Assuming $('.posts') is your element, you may check whether the element is currently loading a page with:

$('.posts').data('loading')

You may check the current page number with:

$('.posts').data('page')

Changelog

0.2.3: added the success, dataType, skipAndLimit and reset options, which permit jquery-bottomless to be used easily when you are not rendering HTML on the server side or wish bottomless to calculate its own page offsets. Also the aposScrollDestroy event, which completely kills the interval timer so that bottomless ceases to use any resources. And bottomless behaves politely when not in the DOM even if you don't use that event. You should use aposScrollDestroy only if you are completely through with bottomless for this element forever.

0.2.2: packaging issues, no code changes.

0.2.1: the example and documentation are now correct. Thanks to Thibault.

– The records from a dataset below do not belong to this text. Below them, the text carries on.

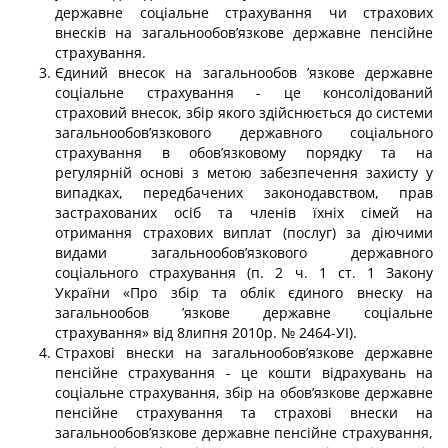
державне со­ціальне страхування чи страхових
внесків на загальнообов’язкове державне пенсійне
страхування.
Єдиний внесок на загальнообов ’язкове державне
соціальне страхування - це консолідований
страховий внесок, збір якого здійснюється до системи
загальнообов’язкового державного соціального
страхування в обов’язковому порядку та на
регулярній основі з метою забезпечення захисту у
випадках, передбачених за­конодавством, прав
застрахованих осіб та членів їхніх сімей на
отримання страхових виплат (послуг) за діючими
видами загальнообов’язкового державного
соціального страхування (п. 2 ч. 1 ст. 1 Закону
України «Про збір та облік єдиного внеску на
загальнообов ’язкове державне соціальне
страхування» від 8липня 2010р. № 2464-УІ).
Страхові внески на загальнообов’язкове державне
пенсійне страхування - це кошти відрахувань на
соціальне страхування, збір на обов’язкове державне
пенсійне страхування та страхові внески на
загальнообов’язкове державне пенсійне страхуван­ня,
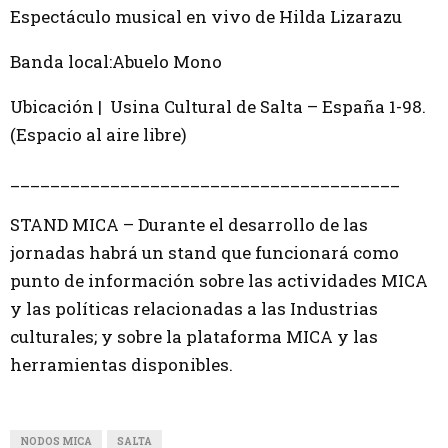
Espectáculo musical en vivo de Hilda Lizarazu
Banda local:Abuelo Mono
Ubicación | Usina Cultural de Salta – España 1-98.
(Espacio al aire libre)
_______________________________________
STAND MICA – Durante el desarrollo de las
jornadas habrá un stand que funcionará como
punto de información sobre las actividades MICA
y las políticas relacionadas a las Industrias
culturales; y sobre la plataforma MICA y las
herramientas disponibles.
NODOS MICA
SALTA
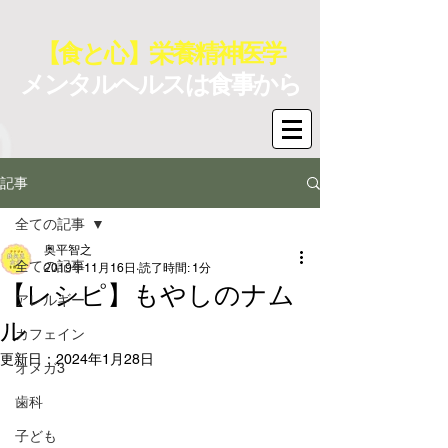
【食と心】栄養精神医学
メンタルヘルスは食事から
記事
全ての記事
奥平智之
全ての記事
2019年11月16日
読了時間: 1分
【レシピ】もやしのナム
アレルギー
ル
カフェイン
更新日：
2024年1月28日
オメガ3
歯科
子ども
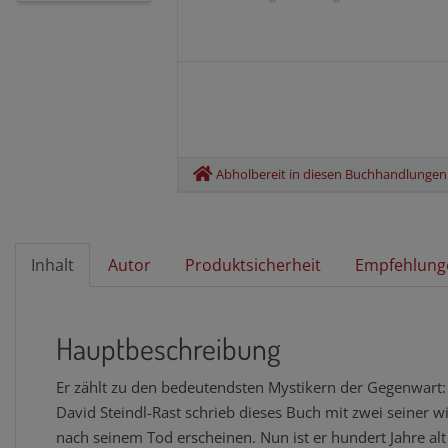
Abholbereit in diesen Buchhandlunge
Inhalt
Autor
Produktsicherheit
Empfehlung
Hauptbeschreibung
Er zählt zu den bedeutendsten Mystikern der Gegenwart
David Steindl-Rast schrieb dieses Buch mit zwei seiner wi
nach seinem Tod erscheinen. Nun ist er hundert Jahre alt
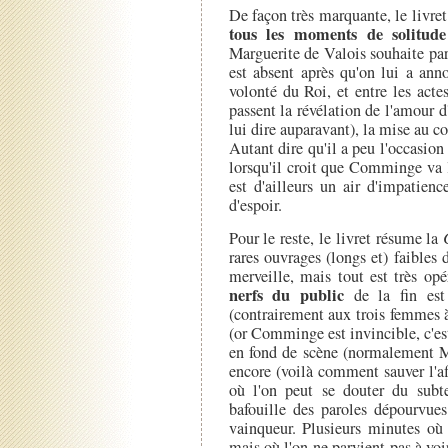
De façon très marquante, le livret
tous les moments de solitud
Marguerite de Valois souhaite pa
est absent après qu'on lui a ann
volonté du Roi, et entre les actes 
passent la révélation de l'amour d'
lui dire auparavant), la mise au c
Autant dire qu'il a peu l'occasion 
lorsqu'il croit que Comminge va l
est d'ailleurs un air d'impatienc
d'espoir.
Pour le reste, le livret résume la
rares ouvrages (longs et) faibles
merveille, mais tout est très op
nerfs du public
de la fin est 
(contrairement aux trois femmes à
(or Comminge est invincible, c'est
en fond de scène (normalement Mer
encore (voilà comment sauver l'a
où l'on peut se douter du subt
bafouille des paroles dépourvues
vainqueur. Plusieurs minutes où 
mais où l'on ne parvient pas à voi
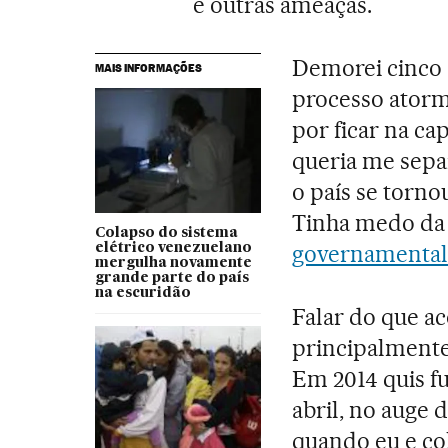
e outras ameaças.
Demorei cinco 
MAIS INFORMAÇÕES
processo atorm
por ficar na cap
queria me sepa
o país se tornou
Tinha medo da
Colapso do sistema
governamental 
elétrico venezuelano
mergulha novamente
grande parte do país
na escuridão
Falar do que a
principalmente
Em 2014 quis fu
abril, no auge 
quando eu e co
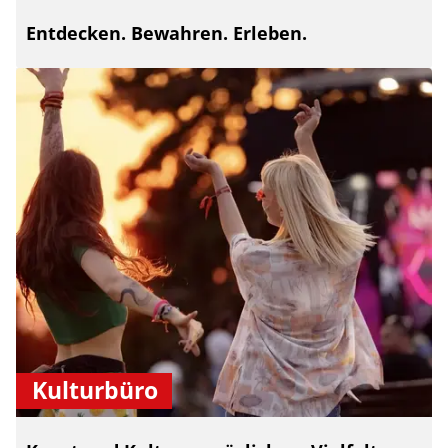
Entdecken. Bewahren. Erleben.
Kulturbüro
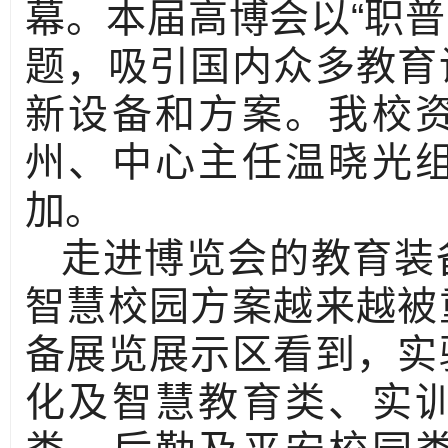
作者： 时间：20
10
月
12
日，由中国高
高等教育博览会在山东
幕。本届高博会以
“
职普
题，吸引国内众多教育
新设备和方案。我校
州、中心主任温晓光
加。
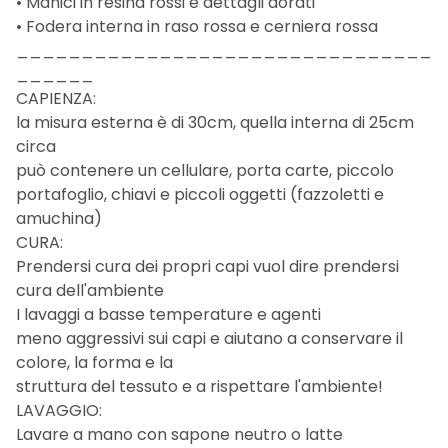
• Manici in resina rossi e dettagli dorati
• Fodera interna in raso rossa e cerniera rossa
________________________________
______
CAPIENZA:
la misura esterna è di 30cm, quella interna di 25cm
circa
può contenere un cellulare, porta carte, piccolo
portafoglio, chiavi e piccoli oggetti (fazzoletti e
amuchina)
CURA:
Prendersi cura dei propri capi vuol dire prendersi
cura dell'ambiente
I lavaggi a basse temperature e agenti
meno aggressivi sui capi e aiutano a conservare il
colore, la forma e la
struttura del tessuto e a rispettare l'ambiente!
LAVAGGIO:
Lavare a mano con sapone neutro o latte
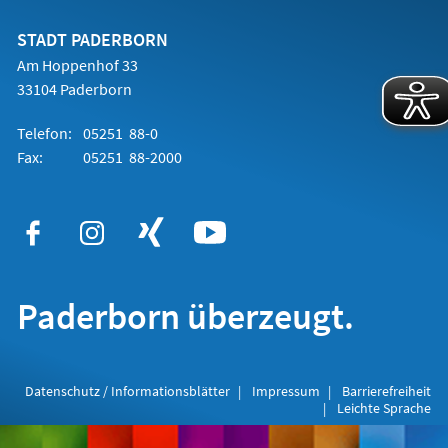
neuen
Tab)
STADT PADERBORN
Am Hoppenhof 33
33104 Paderborn
Telefon:
05251 88-0
Fax:
05251 88-2000
Paderborn überzeugt.
Datenschutz / Informationsblätter
Impressum
Barrierefreiheit
Leichte Sprache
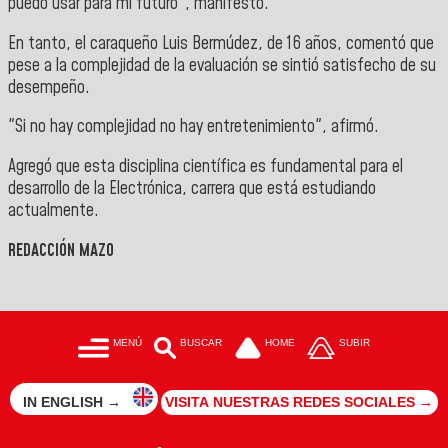
puedo usar para mi futuro", manifestó.
En tanto, el caraqueño Luis Bermúdez, de 16 años, comentó que
pese a la complejidad de la evaluación se sintió satisfecho de su
desempeño.
"Si no hay complejidad no hay entretenimiento", afirmó.
Agregó que esta disciplina científica es fundamental para el
desarrollo de la Electrónica, carrera que está estudiando
actualmente.
REDACCIÓN MAZO
MENÚ
BUSCAR
HOME
SUBIR
IN ENGLISH →
VISITA NUESTRAS REDES SOCIALES →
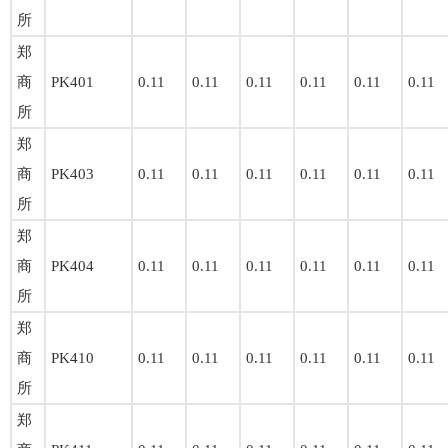
所
郑
商
PK401
0.11
0.11
0.11
0.11
0.11
0.11
所
郑
商
PK403
0.11
0.11
0.11
0.11
0.11
0.11
所
郑
商
PK404
0.11
0.11
0.11
0.11
0.11
0.11
所
郑
商
PK410
0.11
0.11
0.11
0.11
0.11
0.11
所
郑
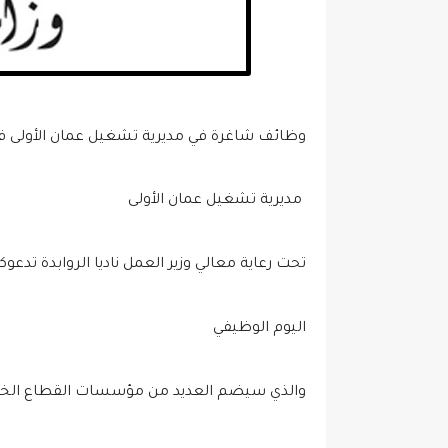
وظائف شاغرة في مديرية تشغيل عمان الأولى في 
مديرية تشغيل عمان الأولى
تحت رعاية معالي وزير العمل ناديا الروابدة تدعو
اليوم الوظيفي
والذي سيضم العديد من مؤسسات القطاع ال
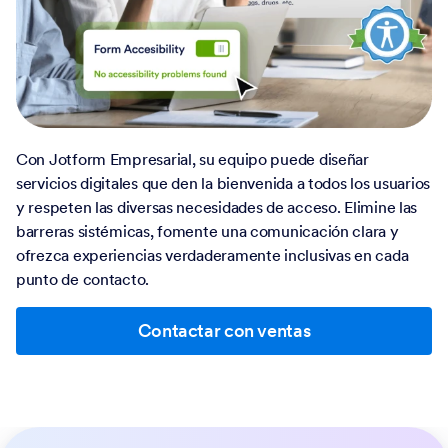
Con Jotform Empresarial, su equipo puede diseñar
servicios digitales que den la bienvenida a todos los usuarios
y respeten las diversas necesidades de acceso. Elimine las
barreras sistémicas, fomente una comunicación clara y
ofrezca experiencias verdaderamente inclusivas en cada
punto de contacto.
Contactar con ventas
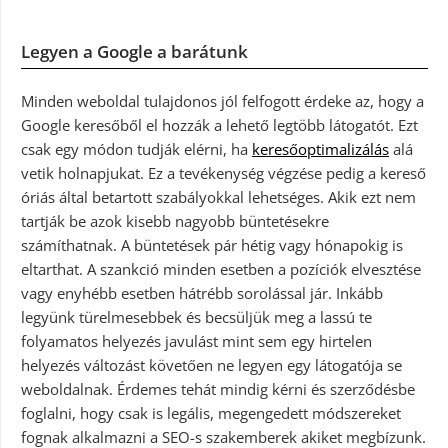
Legyen a Google a barátunk
Minden weboldal tulajdonos jól felfogott érdeke az, hogy a
Google keresőből el hozzák a lehető legtöbb látogatót. Ezt
csak egy módon tudják elérni, ha
keresőoptimalizálás
alá
vetik holnapjukat. Ez a tevékenység végzése pedig a kereső
óriás által betartott szabályokkal lehetséges. Akik ezt nem
tartják be azok kisebb nagyobb büntetésekre
számíthatnak. A büntetések pár hétig vagy hónapokig is
eltarthat. A szankció minden esetben a pozíciók elvesztése
vagy enyhébb esetben hátrébb sorolással jár. Inkább
legyünk türelmesebbek és becsüljük meg a lassú te
folyamatos helyezés javulást mint sem egy hirtelen
helyezés változást követően ne legyen egy látogatója se
weboldalnak. Érdemes tehát mindig kérni és szerződésbe
foglalni, hogy csak is legális, megengedett módszereket
fognak alkalmazni a SEO-s szakemberek akiket megbízunk.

0.2.0: all events now have camelCasedNames, for consistency with the rest of Apostrophe and because dotted names should be reserved for jQuery's "namespacing" mechanism, which is a way of adding and removing groups of event handlers and not a mechanism for setting up distinct events. Since this will break code that already triggers apos.scroll.reset we have bumped the middle version number.

About P'unk Avenue and Apostrophe

jquery-bottomless was created at P'unk Avenue for use in Apostrophe, an open-source content management system built on node.js. If you like jquery-bottomless you should definitely check out apostrophenow.org. Also be sure to visit us on github.

Support

Feel free to open issues on github.

About

jquery-bottomless is an infinite scroll plugin that has been torture-tested by naive users with old versions of IE, which is important because permanently replacing pagination with infinite scroll on a public facing site is a high risk, high benefit proposition. jquery-bottomless has a sweet and simple API.